Casella has been proposing to build a landfill in Dalton.
Casella has been proposing to build a landfill in Dalton. Credit: Courtesy of Casella

Linda Massimilla, Edith Tucker, Timothy Egan and Dennis Thompson are NH state representatives.

Our management of solid waste landfills in New Hampshire is a hot mess.

Consider this:

The Coakley landfill in Portsmouth has contaminated nearby water supplies.

We still don’t know the extent of possible contamination from the recent leachate spill at the NCES landfill in Bethlehem.

New Hampshire’s solid waste regulator (Department of Environmental Services, DES) has not updated its solid waste plan in nearly twenty years, despite a legal requirement for it to do so every six years.

We allow our landfills to be filled up with vast amounts of out-of-state trash, primarily from Massachusetts, and the latest proposal for a new landfill would reserve up to half of its capacity for out-of-state trash.

And sensible legislation to solve some of these problems has so far been stymied by the solid waste industry, although there is reason to be hopeful as some very helpful bills are now winding their way through the New Hampshire Legislature.

One of these bills is HB 1454, which passed in the New Hampshire House on a bipartisan voice vote, and will soon be up for a vote in the New Hampshire Senate.
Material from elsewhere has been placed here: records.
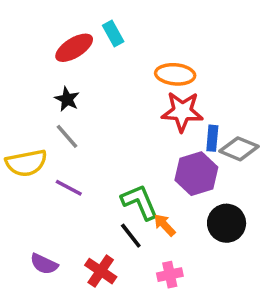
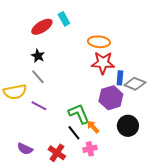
pink cross: (170, 275) -> (90, 149), moved

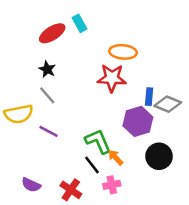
red star: (103, 63) -> (112, 78), moved

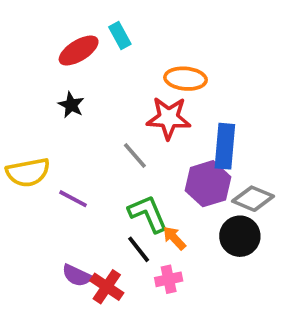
gray line: (47, 95) -> (135, 156), moved
blue rectangle: (149, 97) -> (225, 146), size x1.6
gray diamond: (168, 104) -> (253, 199), moved
purple semicircle: (31, 185) -> (77, 276), moved

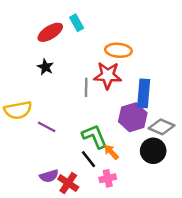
gray line: (135, 156) -> (86, 87), moved, turned 42
purple semicircle: (77, 276) -> (49, 176), turned -42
HB 1454 would help ensure that any new landfill sited in New Hampshire will not contaminate nearby lakes, rivers or the seacoast.

Right now, New Hampshire’s rules only require that a new landfill be setback 200 feet from a permanent water body. This one-size-fits-all approach makes no sense because a landfill that close to a water body imposes significant risks of contamination.

HB 1454 is a sensible bill based on well-accepted hydrogeology principles. It would change New Hampshire’s rules so that any new landfill would have to be setback far enough from a water body so that there is sufficient time to stop any contamination.

Unfortunately there is strong opposition to the bill, primarily from Casella Waste Systems, a Vermont-based company that is trying to permit a new landfill in Dalton. This new landfill would be located in a sensitive wetlands area, right next to Forest Lake State Park, and very near the lake and the Ammonoosuc River.

Significantly, Casella has expressed virtually no concerns about the science behind HB 1454. But the company is on record that enactment of HB 1454 would prevent it from following-through with its Dalton proposal. As such, their opposition seems to come entirely from concerns that the bill will hurt their bottom line.

Casella’s arguments against HB 1454 involve three tangled issues. First, that New Hampshire faces a landfill capacity crisis due to the expected closure of Casella’s NCES landfill in Bethlehem. Second, that the only way to solve this capacity crisis is for New Hampshire’s DES to permit Casella’s proposed Dalton landfill. Third, that HB 1454 will prevent Casella from getting permits to build a new landfill in Dalton, thereby exacerbating the capacity crisis.

These are hollow arguments, largely rebutted by DES experts, and sometimes even by Casella employees. Despite Casella’s claims, there is no landfill capacity crisis in New Hampshire. When the NCES landfill in Bethlehem closes there are two other commercial landfills in New Hampshire that currently have the capability to absorb the solid waste that will be diverted from closure of the NCES landfill.

One of these commercial landfills is Turnkey, which as currently permitted has capacity through 2034. The other, Mt. Carberry, is already in the final stages of permit approval for a major expansion that will ensure capacity available well in the future.

In addition to these hollow arguments, the most insidious argument made by opponents of HB 1454 is that New Hampshire residents will have to pay more for waste disposal if HB 1454 is enacted. If this were true it would be an important consideration for the New Hampshire Senate in its deliberations over HB 1454.

The good news is that it is not true, and a Casella spokesman is on record saying that. In recent testimony before a New Hampshire House Committee, John Gay, who heads operations at Casella’s NCES landfill, was asked by a House member whether with the closing of the NCES landfill, would tipping fees at other landfills go higher?

His response was that it is hard to say, but based on economics and whatever changes in the market occur, that tipping fees “…probably wouldn’t go up.”

To be generous, this argument is based on a tiny kernel of truth: the maxim in economics that if supply is reduced, all other things equal, prices will go up. The problem with this superficial argument is that it’s almost never the case that all other things remain equal.

And because New Hampshire already has sufficient existing capacity and has capacity expansions that are well-along in the permitting process, there is no reason to think that the supply of landfill capacity for the solid waste generated in New Hampshire will be less than adequate. Therefore, it is unlikely to affect tipping fees.

In fact, in the only direct evidence available of what is likely to happen when an NCES customer switches to another provider, total costs went down. This happened when the town of Dalton recently transitioned from sending its solid waste from NCES landfill in Bethlehem to the Mt. Carberry landfill. There is no reason to think that other NCES customers which will have to make their own transitions won’t have the same experience.

HB 1454 is a straightforward way to help prevent landfill development from contaminating New Hampshire’s water resources. It won’t cost the state government a penny, and it won’t cost New Hampshire residents a penny.